【M&A交渉】未来の企業価値を考える
M&Aの交渉は、売り手の希望価格が妥当かどうかを買い手が判断していく過程でもあります。買い手が判断する企業価値が、売り手の希望価格を上回っていれば取引成立です。
(もちろん価格以外の点で、DDや表明保証などのリスクヘッジは行われて当然です。)
「企業の潜在価値は財務諸表の外にある」
当社は企業価値について考えるとき、「譲渡企業自体の成長の余地」に注目します。
もちろん業務提携によるシナジーもほぼ同時に考えますが、シナジーを実現するためには変化が必要になります。その変化を受け止めるポテンシャルがなければなりません。ここで見るべき成長の余地とは、企業としての競争力や商品力とは少し異なります。陳腐な言い方をするとチャレンジ精神のようなもの、PDCAを回し続ける根気のようなものかもしれません。
この部分をクリアできると一気に道が開けてきます。価値を生み出す成長の土壌があれば、付加価値の算定もスムーズです。
とはいえ、こういった潜在的な力をロジカルに計ることは残念ながらできません。代表者を含むキーマンと呼ばれる人たちにヒヤリングをすることで、会社に対する思い入れの強さ、日々の課題意識を拾いながら、ときにこちらの考えをぶつけて判断するようにしています。

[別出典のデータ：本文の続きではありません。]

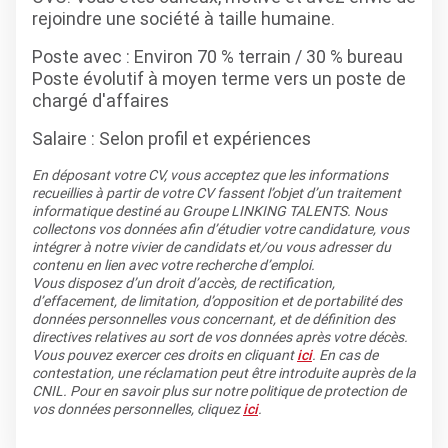
rejoindre une société à taille humaine.
Poste avec : Environ 70 % terrain / 30 % bureau
Poste évolutif à moyen terme vers un poste de
chargé d'affaires
Salaire : Selon profil et expériences
En déposant votre CV, vous acceptez que les informations
recueillies à partir de votre CV fassent l’objet d’un traitement
informatique destiné au Groupe LINKING TALENTS. Nous
collectons vos données afin d’étudier votre candidature, vous
intégrer à notre vivier de candidats et/ou vous adresser du
contenu en lien avec votre recherche d’emploi.
Vous disposez d’un droit d’accès, de rectification,
d’effacement, de limitation, d’opposition et de portabilité des
données personnelles vous concernant, et de définition des
directives relatives au sort de vos données après votre décès.
Vous pouvez exercer ces droits en cliquant
ici
. En cas de
contestation, une réclamation peut être introduite auprès de la
CNIL. Pour en savoir plus sur notre politique de protection de
vos données personnelles, cliquez
ici
.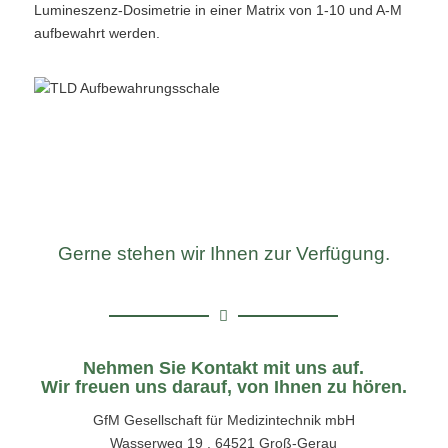
Lumineszenz-Dosimetrie in einer Matrix von 1-10 und A-M
aufbewahrt werden.
Gerne stehen wir Ihnen zur Verfügung.
Nehmen Sie Kontakt mit uns auf.
Wir freuen uns darauf, von Ihnen zu hören.
GfM Gesellschaft für Medizintechnik mbH
Wasserweg 19 . 64521 Groß-Gerau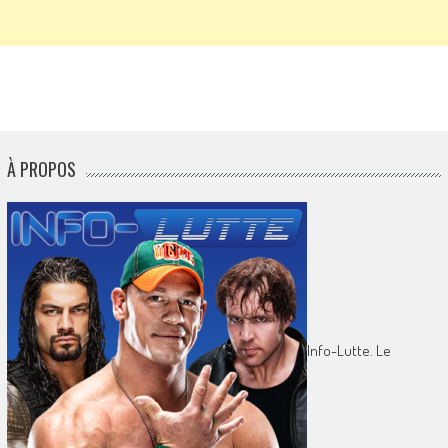
À PROPOS
Info-Lutte. Le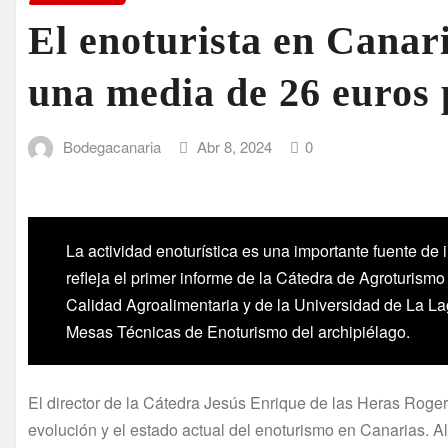
El enoturista en Canar
una media de 26 euros 
Bodegacanaria
Abr 8, 2024
0
La actividad enoturística es una importante fuente de 
refleja el primer informe de la Cátedra de Agroturismo
Calidad Agroalimentaria y de la Universidad de La Lag
Mesas Técnicas de Enoturismo del archipiélago.
El director de la Cátedra Jesús Enrique de las Heras Roger
evolución y el estado actual del enoturismo en Canarias. Al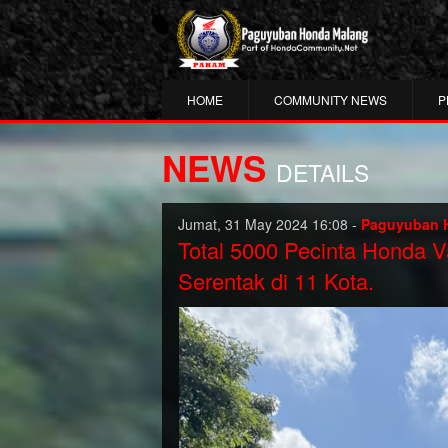
HOME
COMMUNITY NEWS
P
NEWS
DETAILS
Jumat, 31 May 2024 16:08 -
Paguyuban 
Total 5000 Pecinta Honda V
Serentak di 11 Kota.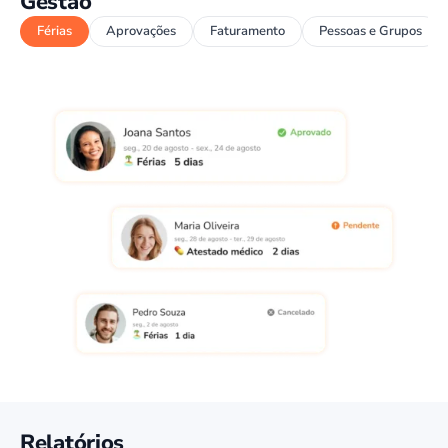
Gestão
Férias
Aprovações
Faturamento
Pessoas e Grupos
Relatórios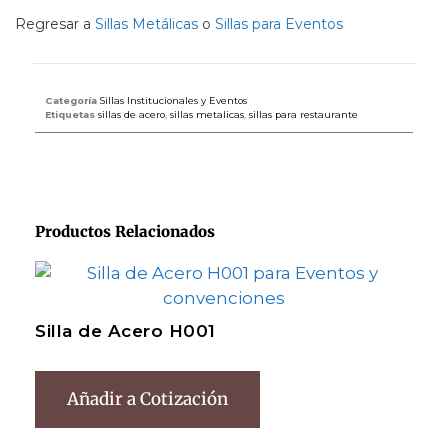
Regresar a
Sillas Metálicas
o
Sillas para Eventos
Categoría
Sillas Institucionales y Eventos
Etiquetas
sillas de acero
,
sillas metalicas
,
sillas para restaurante
Productos Relacionados
Silla de Acero H001
Añadir a Cotización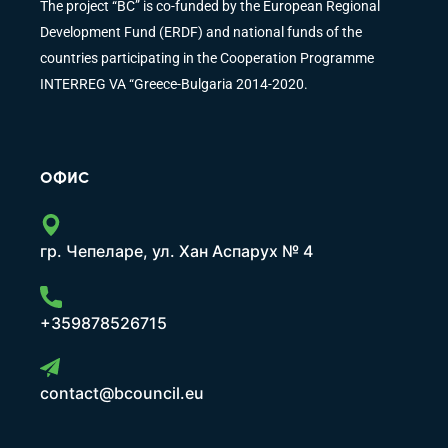
The project “BC” is co-funded by the European Regional
Development Fund (ERDF) and national funds of the
countries participating in the Cooperation Programme
INTERREG VA “Greece-Bulgaria 2014-2020.
ОФИС
гр. Чепеларе, ул. Хан Аспарух № 4
+359878526715
contact@bcouncil.eu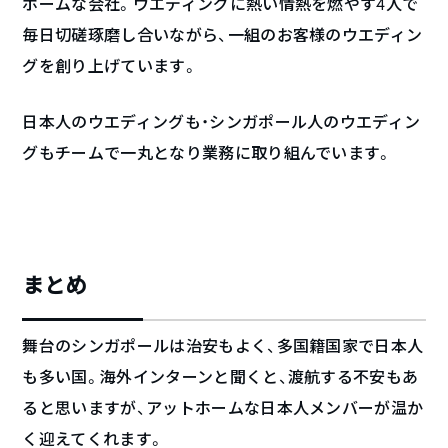
ホームな会社。ウエディングに熱い情熱を燃やす4人で
毎日切磋琢磨し合いながら、一組のお客様のウエディン
グを創り上げています。
日本人のウエディングも・シンガポール人のウエディン
グもチームで一丸となり業務に取り組んでいます。
まとめ
舞台のシンガポールは治安もよく、多国籍国家で日本人
も多い国。海外インターンと聞くと、渡航する不安もあ
ると思いますが、アットホームな日本人メンバーが温か
く迎えてくれます。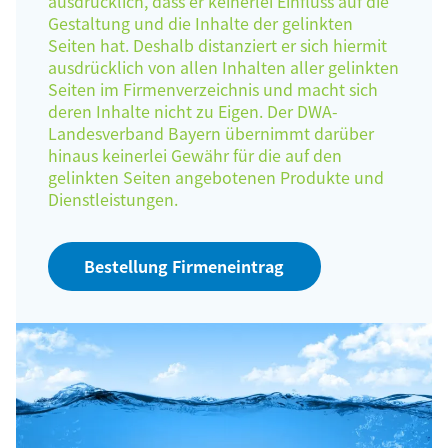
ausdrücklich, dass er keinerlei Einfluss auf die
Gestaltung und die Inhalte der gelinkten
Seiten hat. Deshalb distanziert er sich hiermit
ausdrücklich von allen Inhalten aller gelinkten
Seiten im Firmenverzeichnis und macht sich
deren Inhalte nicht zu Eigen. Der DWA-
Landesverband Bayern übernimmt darüber
hinaus keinerlei Gewähr für die auf den
gelinkten Seiten angebotenen Produkte und
Dienstleistungen.
Bestellung Firmeneintrag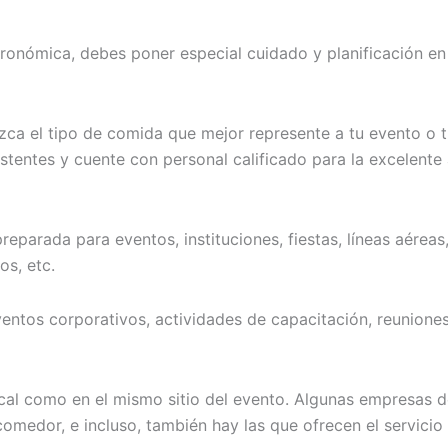
tronómica, debes poner especial cuidado y planificación e
ezca
el tipo de comida que mejor represente
a
tu evento o
t
istentes y
cuente con
personal
calificado para l
a excelente 
reparada para eventos, instituciones, fiestas, líneas aérea
os, etc.
entos corporativos, actividades de capacitación, reuniones
cal como en el mismo sitio del evento.
Algunas empresas d
comedor, e incluso,
también hay las que ofrecen el servici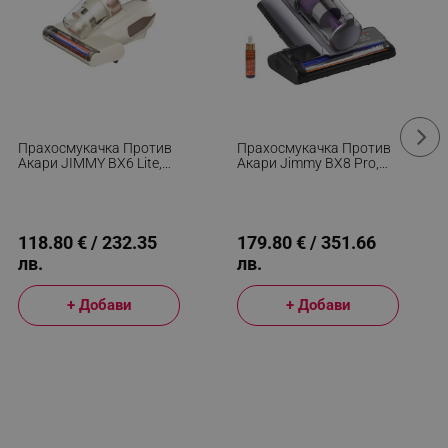
Прахосмукачка Против
Прахосмукачка Против
Акари JIMMY BX6 Lite,
Акари Jimmy BX8 Pro,
600 W, 15 KPa, Тупане,
600W, 0.5 Л, 17 KPa, Pro-
Стерилизация Чрез
Brushroll, Стерилизация
Нагряване 55C, 6
Чрез Нагряване 65C,
Степенна Филтрация,
Ултразвук, UV,
Бежов/Кафяв
Отрицателни Йони, 6
118.80 € / 232.35
179.80 € / 351.66
Степенна Филтрация,
лв.
лв.
Сив/Лилав
+ Добави
+ Добави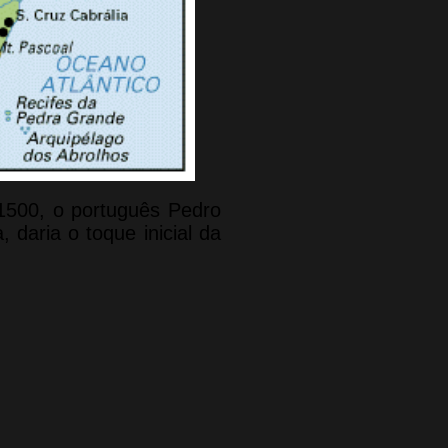
 1500, o português Pedro
 daria o toque inicial da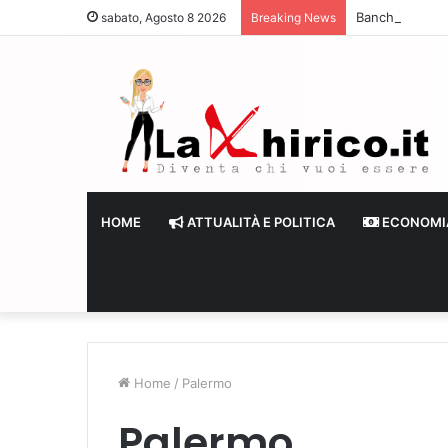
Banche senza li
sabato, Agosto 8 2026
Breaking News
HOME
ATTUALITÀ E POLITICA
ECONOMI
Home
/
Palermo
Palermo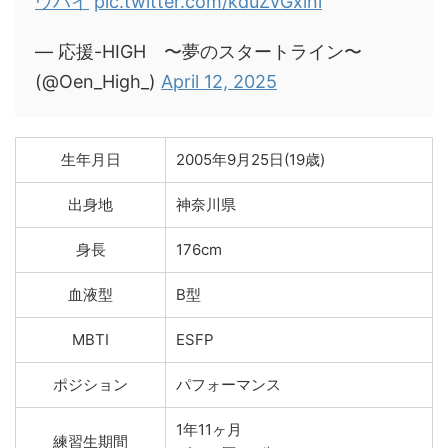
ウハイ
pic.twitter.com/kduZvGxlni
— 応援-HIGH 〜夢のスタートライン〜
(@Oen_High_)
April 12, 2025
生年月日
2005年9月25日(19歳)
出身地
神奈川県
身長
176cm
血液型
B型
MBTI
ESFP
ポジション
パフォーマンス
1年11ヶ月
練習生期間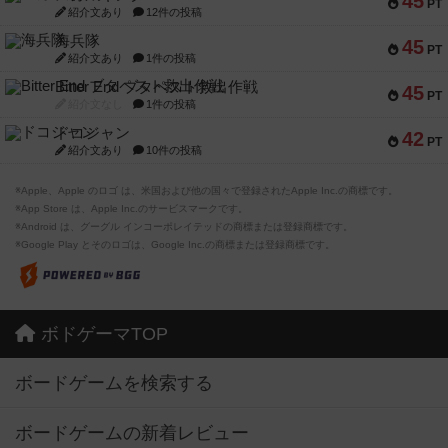
45
PT
紹介文あり
12件の投稿
海兵隊
45
PT
紹介文あり
1件の投稿
Bitter End ブタペスト救出作戦
45
PT
紹介文なし
1件の投稿
ドコジャン
42
PT
紹介文あり
10件の投稿
※Apple、Apple のロゴ は、米国および他の国々で登録されたApple Inc.の商標です。
※App Store は、Apple Inc.のサービスマークです。
※Android は、グーグル インコーポレイテッドの商標または登録商標です。
※Google Play とそのロゴは、Google Inc.の商標または登録商標です。
ボドゲーマTOP
ボードゲームを検索する
ボードゲームの新着レビュー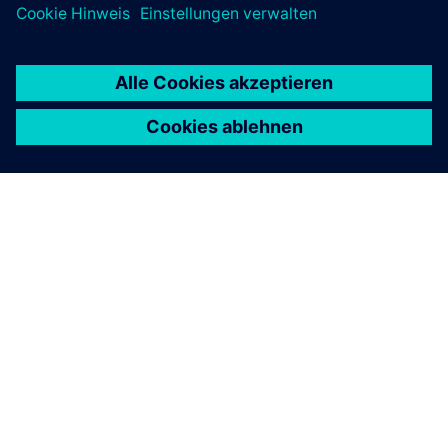
für meinen Gebäudebetrieb
wichtig?
Was kann ich von der
Digitalisierung meiner
Brandschutzdienste mit
Siemens erwarten?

大企業同士のM&Aだと、そんな手間暇はなかなかかけられませんが、中小企業だからこそ熱のある交渉ができると思います。
M&Aの価格交渉は、より安価な価格での取引を目指すことよりも、売り手企業の価値をどこまで高められるのか、そのポテンシャルを計るところからはじめたほうが正解だと当社は考えます。結果として売り手の希望価格を上回っていれば、そこで取引成立です。